So how exactly is the fuel price calculated? Who takes what cut?
It's a contentious topic with South Africans, given how much we pay for fuel these days, and one fraught with misconceptions.
Did you know that a litre of 93 unleaded petrol actually costs a mere R4.70 to import into South Africa? That includes the actual cost of the fuel as well as shipping it here, taking out the necessary transportation insurance and paying the harbour fees etc...
Yet by the time it flows into your car's tank, that litre of black gold has risen to R11.46 (inland). According to the Automobile Association, which crunched the numbers and created the handy infographic below, the remaining R6.76 is split between transport, retail and taxes.
Let's get the bit that you don't like out the way first.

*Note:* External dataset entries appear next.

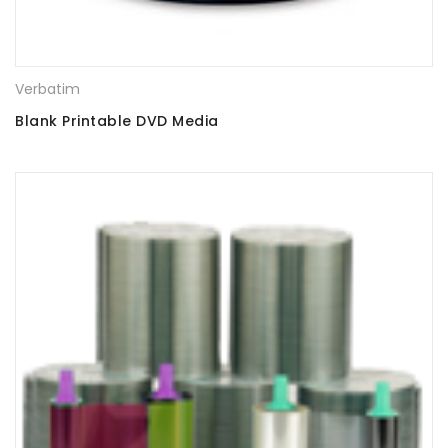
Verbatim
Blank Printable DVD Media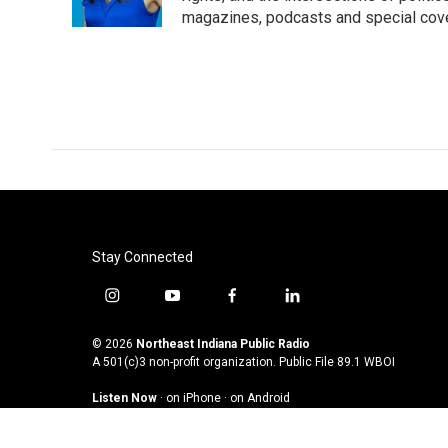
magazines, podcasts and special cov
Stay Connected
i
y
f
l
n
o
a
i
s
u
c
n
© 2026
Northeast Indiana Public Radio
t
t
e
k
A 501(c)3 non-profit organization. Public File
89.1 WBOI
a
u
b
e
Listen Now
·
on iPhone
·
on Android
g
b
o
d
r
e
o
i
a
k
n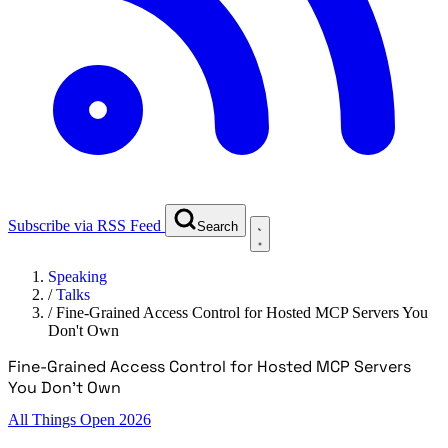
Subscribe via RSS Feed
Search
Speaking
/
Talks
/
Fine-Grained Access Control for Hosted MCP Servers You
Don't Own
Fine-Grained Access Control for Hosted MCP Servers
You Don't Own
All Things Open 2026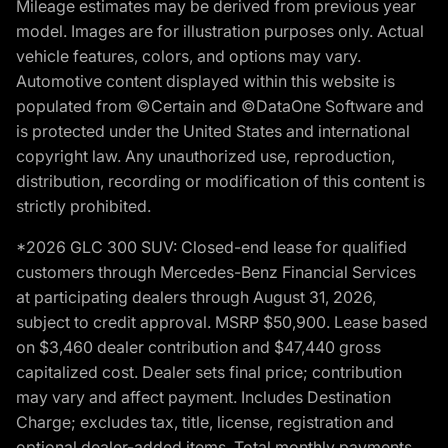
Mileage estimates may be derived from previous year
model. Images are for illustration purposes only. Actual
vehicle features, colors, and options may vary.
Automotive content displayed within this website is
populated from ©Certain and ©DataOne Software and
is protected under the United States and international
copyright law. Any unauthorized use, reproduction,
distribution, recording or modification of this content is
strictly prohibited.
*2026 GLC 300 SUV: Closed-end lease for qualified
customers through Mercedes-Benz Financial Services
at participating dealers through August 31, 2026,
subject to credit approval. MSRP $50,900. Lease based
on $3,460 dealer contribution and $47,440 gross
capitalized cost. Dealer sets final price; contribution
may vary and affect payment. Includes Destination
Charge; excludes tax, title, license, registration and
optional dealer-added items. Total monthly payments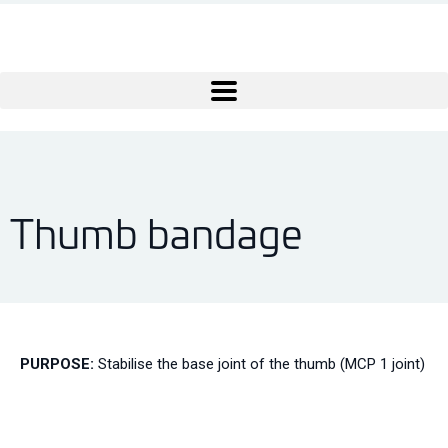
Thumb bandage
PURPOSE:
Stabilise the base joint of the thumb (MCP 1 joint)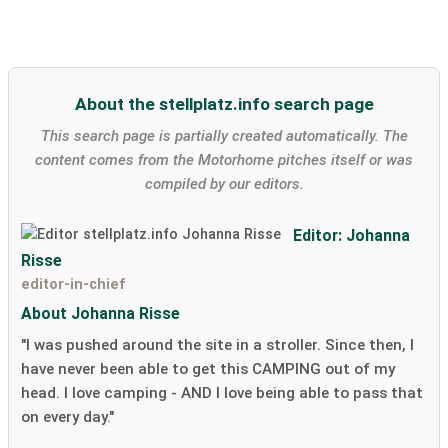
About the stellplatz.info search page
This search page is partially created automatically. The
content comes from the Motorhome pitches itself or was
compiled by our editors.
Editor: Johanna
Risse
editor-in-chief
About Johanna Risse
"I was pushed around the site in a stroller. Since then, I
have never been able to get this CAMPING out of my
head. I love camping - AND I love being able to pass that
on every day."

For every litre that goes into your tank, R4.09 goes to the government. The biggest chunk of this (R2.55) is the Fuel Levy, which is a general tax that goes to National Treasury and not a road-funding scheme that many assume it is when they're cursing e-tolls. Not that a road-funding scheme of some sort would be a bad idea, but that's a topic for another day.
The Fuel Levy is set to increase by 30 cents to R2.85 c/l from the beginning of April, meaning that if the rand and oil prices don't conspire in our favour, the fuel price is almost certain to rise next month.
The remaining R1.45 finds itself in the Road Accident Fund (RAF), which pays financial compensation to the victims of road accidents.
So far that takes us to R8.79, leaving us with the remaining R2.67 that it takes to transport the fuel, and give the wholesale and retail parties their necessary slice of the action.
The effect of all these add-ons becomes painfully clear when you consider the cost of a full tank these days.
Let's assume you have a smallish car with a 50 litre tank. Filling it up will set you back R573, of which R127.50 goes to the Fuel Levy and R77 to the RAF Levy. On top of that, the new Fuel Levy will add R15 to that tank at the beginning of April, according to the AA.